Szkolenia zawodowe, nauka zarządzania, finansów czy literatury – to tylko niektóre obszary zastosowania e-learningu. Dziedziną, której pominąć nie można jest nauka języków obcych. Jak się okazuje – nawet w czasach kryzysu zainteresowanie kursami języków obcych rośnie. Ze szkoleń na masową skalę korzystają także firmy, dla których e-learning zdaje się być najwygodniejszą formą inwestycji w pracownika. O sezonie na języki Paweł Rogaliński rozmawia z mgr Piotrem Kołodziejczykiem, specjalistą nadzorującym kursy językowe dla firm w szkole językowej "Professional" w Łodzi.
Dlaczego firmy tak często posyłają swoich pracowników na kursy językowe?
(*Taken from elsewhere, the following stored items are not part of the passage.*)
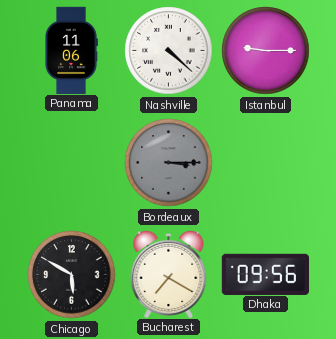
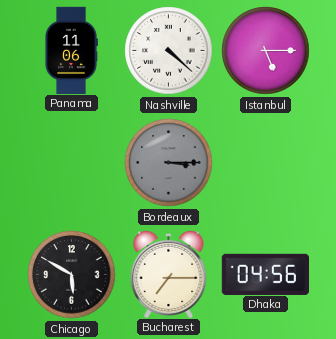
Istanbul: 9:15 -> 5:15
Bucharest: 7:20 -> 7:15
Dhaka: 09:56 -> 04:56
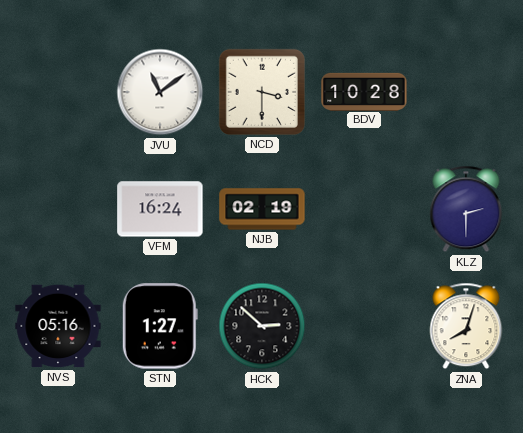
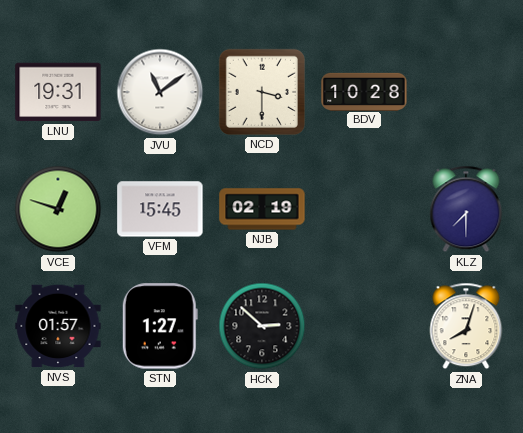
LNU: none -> 19:31
VCE: none -> 12:48
VFM: 16:24 -> 15:45
KLZ: 2:30 -> 7:30
NVS: 05:16 -> 01:57
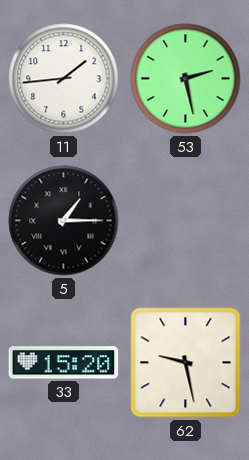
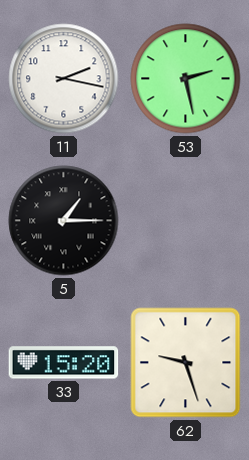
11: 1:44 -> 2:17
62: 9:28 -> 9:27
Każdy pracodawca chce, by jego kadra należała do najlepszych w branży. Szczególnie w chwili, gdy trzeba walczyć o utrzymanie pozycji na rynku. W dzisiejszych czasach, by zyskać zaufanie swoich klientów, nie wystarczy wyłącznie oferta dobrych usług i produktów. Sukces w dużej mierze zależy od dobrego wykształcenia pracowników firmy, którzy znając języki obce, są w stanie w pełni wykorzystać swoją wiedzę podczas prezentowania danej oferty obcokrajowcom. Tylko w ten sposób polskie przedsiębiorstwa są w stanie konkurować z zagranicznymi.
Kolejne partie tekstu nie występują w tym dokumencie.